I also took a drink and captured a piece of ice, and I swished it around my mouth with my tongue. Levi had never seemed fragile, as if he needed protection. But Grant had always told me that I was bad at reading the room. Besides my clothing choices, it was another issue we’d had in our relationship.
“Why would you have talked about graduation?” he’d raged after I’d asked the girlfriend of one of his buddies why she hadn’t walked with the rest of her year. “She failed three classes this semester so she didn’t get her diploma. Nice to rub it in, Emerson.”

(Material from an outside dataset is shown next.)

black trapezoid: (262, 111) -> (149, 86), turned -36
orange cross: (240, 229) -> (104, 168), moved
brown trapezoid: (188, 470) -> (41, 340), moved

I had known that this particular girl had tutors for everything; the only reason I could imagine that she’d failed was that she hadn’t paid them, so they’d let her suffer the consequences. But even I had seen that she was very upset when I’d brought it up, and I certainly wouldn’t have mentioned it if I’d been told in advance that it was a sore subject. I’d apologized but Grant had considered that to be another symptom of a problem I had: my lack of understanding. I also hadn’t understood why he’d needed a jet ski or a two-hundred-dollar haircut, or his new car, either. After the accident, the vehicle had been declared a total loss.
Anyway, I was already aware that Levi had wanted to show Ava and the rest of his family that he wasn’t messing up, and that he was taking life seriously and was putting in effort. Maybe he would react badly if other relatives asked intrusive questions and mocked him. Maybe he would need someone there for him, andIcould be someone.
But one issue did loom large in my mind: “He didn’t ask me to go to this wedding with him,” I pointed out to his sister.
She brushed that aside. “I’m sure he isn’t even thinking about it yet. My husband has certainly forgotten, and the invitation has been tacked up on the bulletin board in our kitchen for months.”She grimaced. “When I remind Jeff about it, he’ll be so pissed. He can’t stand that branch of the family.”
I searched through my lettuce for more sunflower seeds and thought about their aunt Kellie making snide comments to Levi about his entry-level job or his borrowed apartment. I was sure that he was capable of dealing with her, but wouldn’t it have been better if he had a specific, designated companion, a person to be on his team? I made my decision. “If he asks me, I’ll go,” I stated.
“He will ask,” she assured me. “I’m so glad you’ll be there for him. One thing, though…uh, it’s black-tie.” She peered at me, but attire was the least of my problems.